LinuxQuestions.org - [SOLVED] parsing out squid access log with awk and grep

- Programming (https://www.linuxquestions.org/questions/programming-9/)

- - parsing out squid access log with awk and grep (https://www.linuxquestions.org/questions/programming-9/parsing-out-squid-access-log-with-awk-and-grep-876970/)

parsing out squid access log with awk and grep

I'm trying to recreate a simple script I wrote to parse out the access.log to get a rough idea of websites that users are going to on our corp network. The issue I'm having is I want to pull out any line from access.log that ends in .com/ .org/ .net/ or whatever to only see what the user entered into the address bar and drop pictures, js's and everything else and log only this.

so what I do is :
awk '{print $8} | grep -e '[cong]|[ore]|[mgtv][/]'$ and nothing happens.

I know there is an easier way to do this with awk alone, . . . anyone?

Thx

Code:

ruby -ne 'print if /\.(com|net|org)$/' access.log

Quote:

Originally Posted by kurumi (Post 4335632)

Code:

ruby -ne 'print if /\.(com|net|org)$/' access.log

Didn't work. :( It doesn't output anything.
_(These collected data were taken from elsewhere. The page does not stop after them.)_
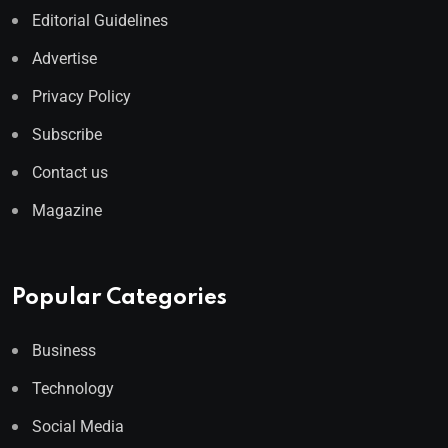
Editorial Guidelines
Advertise
Privacy Policy
Subscribe
Contact us
Magazine
Popular Categories
Business
Technology
Social Media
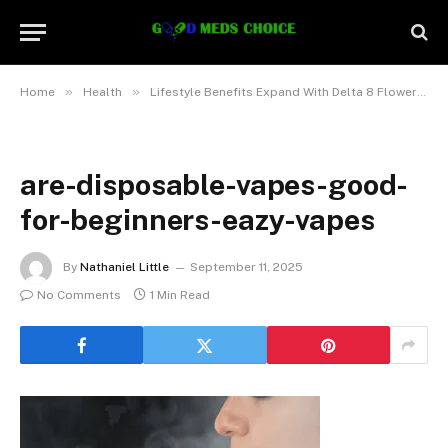
»
»
Home
Health
Lifestyle Benefits Expand With Delta 8 Flowers Promoting Gentle Relaxation
are-disposable-vapes-good-
for-beginners-eazy-vapes
By
Nathaniel Little
September 11, 2025
No Comments
1 Min Read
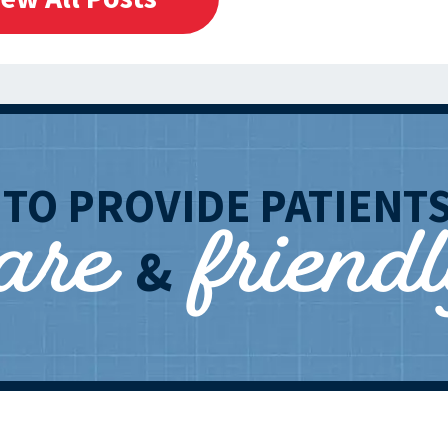
care
friend
T
TO PROVIDE PATIENT
&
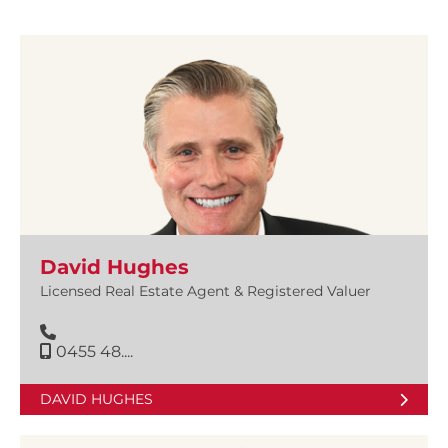
David Hughes
Licensed Real Estate Agent & Registered Valuer
0455 48....
DAVID HUGHES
Here's the line that is being spit out from the access.log after I awk out the 7th field:

Quote:

http://google.com/
http://www.google.com/
http://www.google.com/images/srpr/nav_logo66.png
http://www.google.com/extern_js/f/CgJlbhICdXMrMEBk.js
http://www.google.com/extern_chrome/d5ae566c3d2b6958.js
http://www.google.com/gen_204?
http://clients1.google.com/generate_204
http://www.google.com/csi?
http://ssl.gstatic.com/gb/js/sem_bc5...51d64763093.js

When I run the Ruby code, it prints out nothing to std out. I'm not familiar with Ruby, I assume it is acting like awk(?)

Quote:

Originally Posted by druisgod (Post 4335651)
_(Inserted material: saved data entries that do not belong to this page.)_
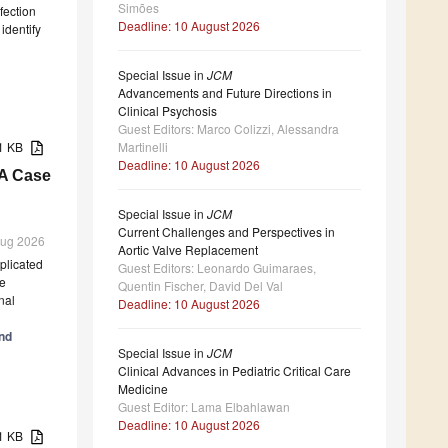
Simões
fection
Deadline: 10 August 2026
 identify
Special Issue in
JCM
Advancements and Future Directions in
Clinical Psychosis
Guest Editors: Marco Colizzi, Alessandra
Martinelli
11 KB
Deadline: 10 August 2026
 A Case
Special Issue in
JCM
Current Challenges and Perspectives in
 Aug 2026
Aortic Valve Replacement
mplicated
Guest Editors: Leonardo Guimaraes,
he
Quentin Fischer, David Del Val
nal
Deadline: 10 August 2026
and
Special Issue in
JCM
Clinical Advances in Pediatric Critical Care
Medicine
Guest Editor: Lama Elbahlawan
Deadline: 10 August 2026
31 KB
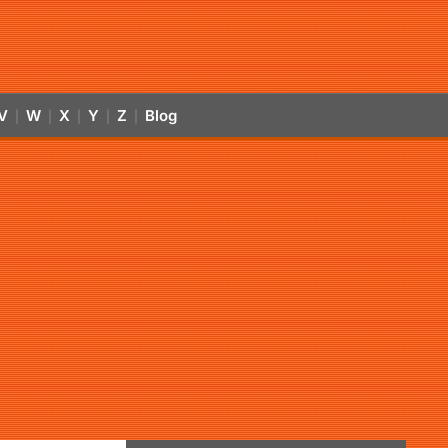
V
W
X
Y
Z
Blog
|
|
|
|
|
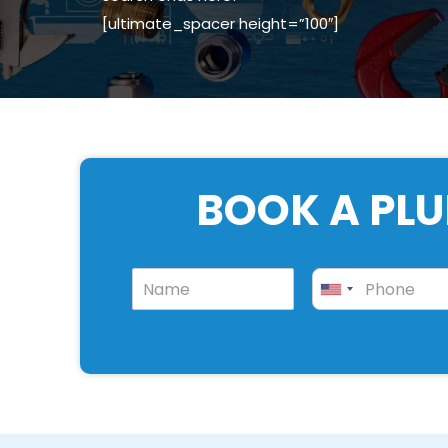
[ultimate_spacer height=”100″]
BOOK A PLU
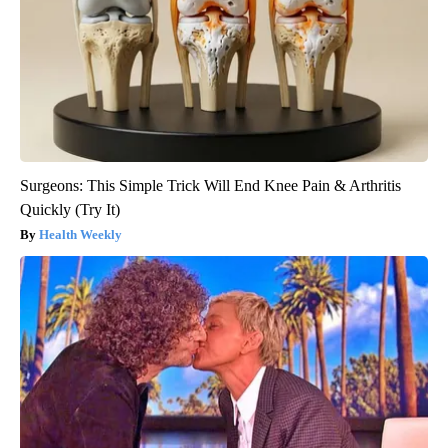
Surgeons: This Simple Trick Will End Knee Pain & Arthritis
Quickly (Try It)
Health Weekly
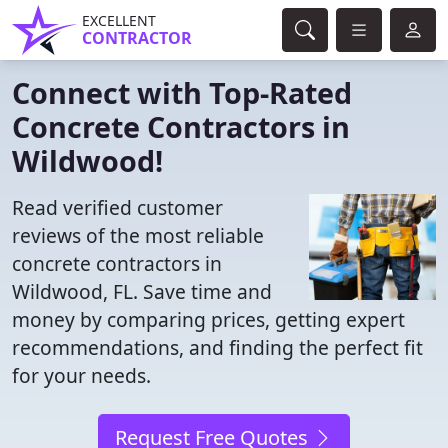
EXCELLENT
CONTRACTOR
Connect with Top-Rated
Concrete Contractors in
Wildwood!
Read verified customer
reviews of the most reliable
concrete contractors in
Wildwood, FL. Save time and
money by comparing prices, getting expert
recommendations, and finding the perfect fit
for your needs.
Request Free Quotes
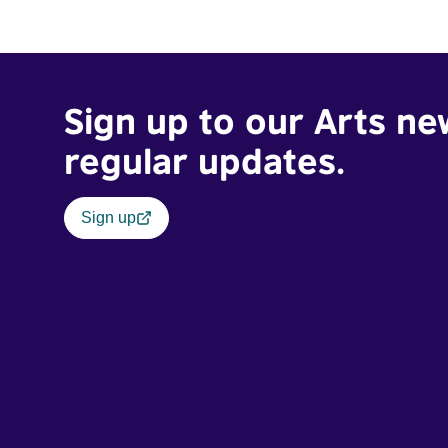
Sign up to our Arts ne
regular updates.
Sign up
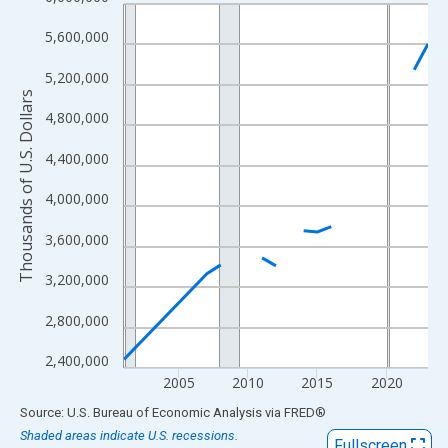
Line chart with 18 data points.
View as data table, Chart
5,600,000
The chart has 1 X axis displaying xAxis. Data ranges from 2001
5,200,000
The chart has 2 Y axes displaying Thousands of U.S. Dollars and
Thousands of U.S. Dollars
4,800,000
4,400,000
4,000,000
3,600,000
3,200,000
2,800,000
2,400,000
2005
2010
2015
2020
End of interactive chart.
Source: U.S. Bureau of Economic Analysis
via
FRED
®
Shaded areas indicate U.S. recessions.
Fullscreen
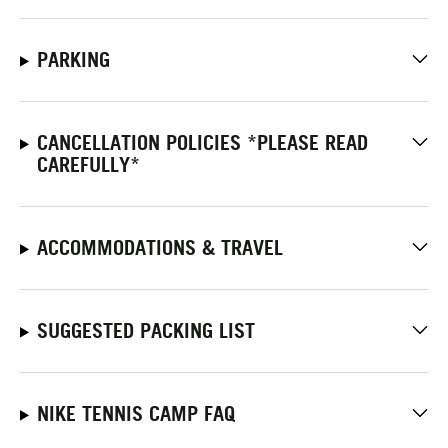
PARKING
CANCELLATION POLICIES *PLEASE READ
CAREFULLY*
ACCOMMODATIONS & TRAVEL
SUGGESTED PACKING LIST
NIKE TENNIS CAMP FAQ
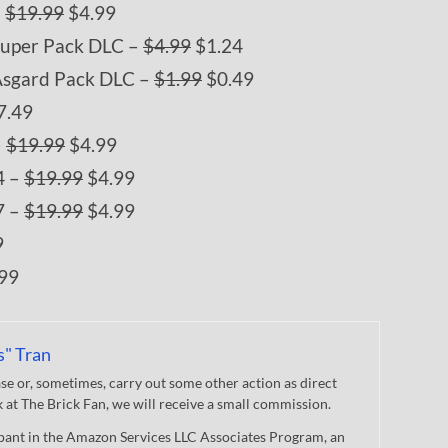
–
$19.99
$4.99
Super Pack DLC –
$4.99
$1.24
Asgard Pack DLC –
$1.99
$0.49
7.49
–
$19.99
$4.99
4 –
$19.99
$4.99
7 –
$19.99
$4.99
9
99
s" Tran
 or, sometimes, carry out some other action as direct
nk at The Brick Fan, we will receive a small commission.
cipant in the Amazon Services LLC Associates Program, an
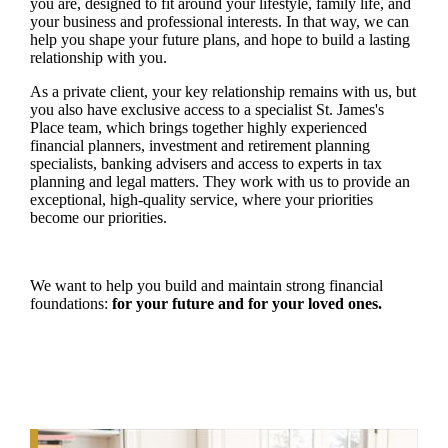
you are, designed to fit around your lifestyle, family life, and
your business and professional interests. In that way, we can
help you shape your future plans, and hope to build a lasting
relationship with you.
As a private client, your key relationship remains with us, but
you also have exclusive access to a specialist
St. James's
Place team, which brings together highly experienced
financial planners, investment and retirement planning
specialists, banking advisers and access to experts in tax
planning and legal matters. They work with us to provide an
exceptional, high-quality service, where your priorities
become our priorities.
We want to help you build and maintain strong financial
foundations:
for your future and for your loved ones.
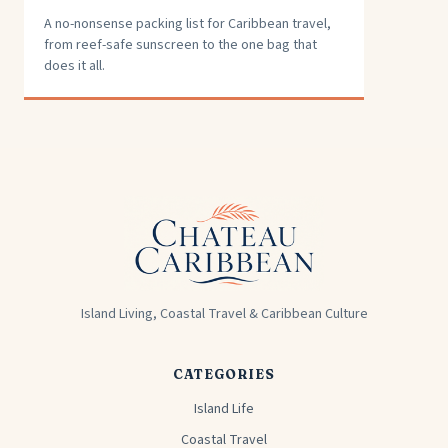
A no-nonsense packing list for Caribbean travel,
from reef-safe sunscreen to the one bag that
does it all.
Island Living, Coastal Travel & Caribbean Culture
CATEGORIES
Island Life
Coastal Travel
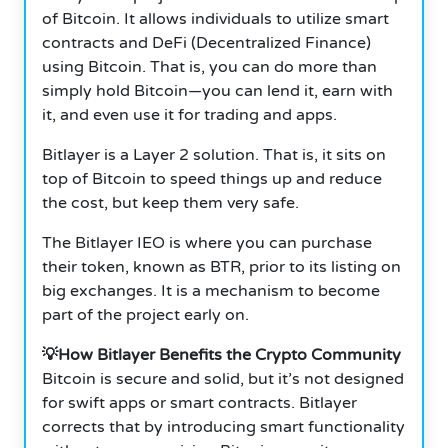
of Bitcoin. It allows individuals to utilize smart
contracts and DeFi (Decentralized Finance)
using Bitcoin. That is, you can do more than
simply hold Bitcoin—you can lend it, earn with
it, and even use it for trading and apps.
Bitlayer is a Layer 2 solution. That is, it sits on
top of Bitcoin to speed things up and reduce
the cost, but keep them very safe.
The Bitlayer IEO is where you can purchase
their token, known as BTR, prior to its listing on
big exchanges. It is a mechanism to become
part of the project early on.
💡How Bitlayer Benefits the Crypto Community
Bitcoin is secure and solid, but it’s not designed
for swift apps or smart contracts. Bitlayer
corrects that by introducing smart functionality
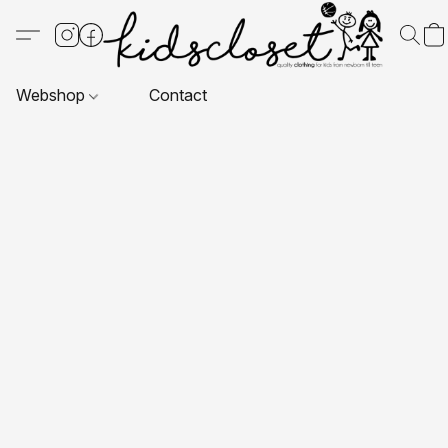
Webshop
Contact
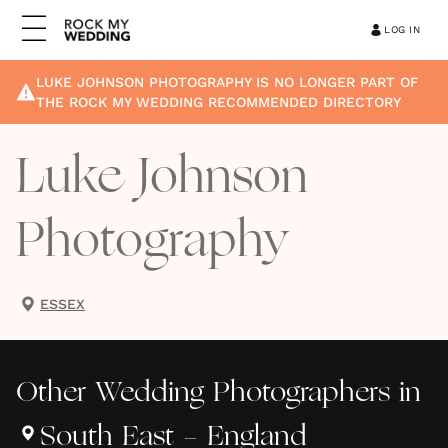
LOG IN
LUKE JOHNSON PHOTOGRAPHY
IS NO LONGER PART OF
THE ROCK MY WEDDING RECOMMENDED DIRECTORY
Luke Johnson
Photography
ESSEX
Other
Wedding Photographers
in
South East - England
Didn't work. :( It doesn't output anything.

Here's the line that is being spit out from the access.log after I awk out the 7th field:

When I run the Ruby code, it prints out nothing to std out. I'm not familiar with Ruby, I assume it is acting like awk(?)

if the lines you want ends in a slash, eg .com/, then add "\/" to the regex

Code:

ruby -ne 'print if /\.(com|net|org)\/$/' access.log

The problem in the grep command

Code:

grep -e '[cong]|[ore]|[mgtv][/]'

is that the -e option does not use extended regular expressions, so that the pipe symbol is interpreted literally. Maybe you want the -E (uppercase e) option. Indeed using awk you don't really need to pipe the results into grep:

Code:

awk '$8 ~ /\.com|\.net|\.org/{print $8}'

which is similar to the ruby code suggested by kurumi! ;)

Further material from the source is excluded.